Just four days before the start of early voting on Monday for the May 20 general primary, eight candidates made a push for votes at the annual League of Women Voters of the Dalton Area picnic Thursday night.
“I want to thank the League for having us here tonight,” said Ebeth Edwards, who is challenging state Rep. Steve Tarvin of Chickamauga in the Republican primary for state House of Representatives District 2. The event was at the Dalton-Whitfield Senior Center.
About 40 people from across northwest Georgia got a chance to eat and chat with many of the candidates in the primary for Whitfield County and state legislative races, as well as a nonpartisan election for a seat on the Conasauga Superior Court, which covers both Whitfield and Murray counties.
Edwards touted her years of experience in both agriculture and business. Her family has run The Sod Farm, a commercial turf-growing operation in Villanow, for some 25 years. Edwards said her key issues are using tax dollars wisely and returning more control over education to local school boards from the state.
Tarvin did not attend the event.
Whitfield County native Sarah Fields is challenging state Rep. Tom Dickson of Cohutta in the Republican primary for state House District 6. Fields said she is “irritated” by some of the things going on in Atlanta. In particular, she said, she is opposed to Common Core, an education initiative developed by the National Governors Association and the Council of Chief State School Officers.
“I want local school boards to control our children’s education, not someone in Chicago or Washington,” she said.

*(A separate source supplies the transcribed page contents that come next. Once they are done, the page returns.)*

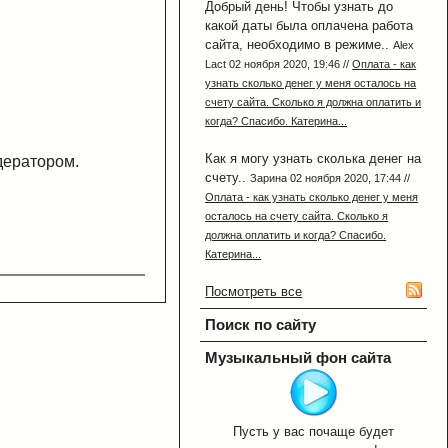
Добрый день! Чтобы узнать до
какой даты была оплачена работа
сайта, необходимо в режиме..
Alex
Lact 02 ноября 2020, 19:46 //
Оплата - как
узнать сколько денег у меня осталось на
счету сайта. Сколько я должна оплатить и
когда? Спасибо. Катерина...
Как я могу узнать сколька денег на
дератором.
счету..
Зарина 02 ноября 2020, 17:44 //
Оплата - как узнать сколько денег у меня
осталось на счету сайта. Сколько я
должна оплатить и когда? Спасибо.
Катерина...
Посмотреть все
Поиск по сайту
Музыкальный фон сайта
Пусть у вас почаще будет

She said that when she is campaigning many people have expressed their concern that Common Core standards will erode local control.
“I will work to do everything I can to get Common Core out of Georgia,” she said.
Dickson was not at the picnic. League Co-President Virgelia Meek said he’d called in advance to say he would be in Pennsylvania celebrating his father’s birthday.
Three candidates are running in the nonpartisan race for Superior Court, and all boasted extensive legal experience.
Judge David Blevins, the incumbent, said he believes “in the Constitution of the United States.” He said judges should interpret the laws and the Constitution as they are written and not try to impose an ideology.
Scott Helton, a Whitfield County native, has served 18 years in the Conasauga district attorney’s office as a prosecutor. He said he has handled thousands of cases and learned how to make tough decisions.
Dalton Municipal Court Judge Jim Wilbanks, who was born and raised in Murray County, said he knew since he was 9 that he wanted to be a judge and spent his life preparing for that role. In addition to serving on the Dalton court, he has also served as judge pro tem for the city of Varnell Municipal Court, associate judge for Juvenile Court in the Conasauga District, and a judge pro tem who fills in for Superior Court judges, among other posts.
Two of the four candidates for Whitfield County Board of Commissioners District 1 also spoke.
Renee Davis, a Berry College graduate and owner of Four Paws Pet Resort, said she would keep a close eye on county spending and look for ways to save taxpayers money.
“That’s something I have to do in my own business. I have to operate within a budget and make sure that I don’t waste any money,” she said.
Cody Holloway, an industrial technology teacher at Dalton High School, said that before he became a teacher he was a project manager in the carpet industry and has experience working on projects with large budgets.
“We need smaller government. We need less government. And we need efficient government,” he said.
Both Davis and Holloway are running in the Republican primary, as are Barry Robbins and Nicky Starling.
Whitfield County Board of Education member Rodney Lock said he is running for re-election because he thinks the school system is going in the right direction and he wants to help it continue to improve. He will face Jamie Johnson in the Republican primary.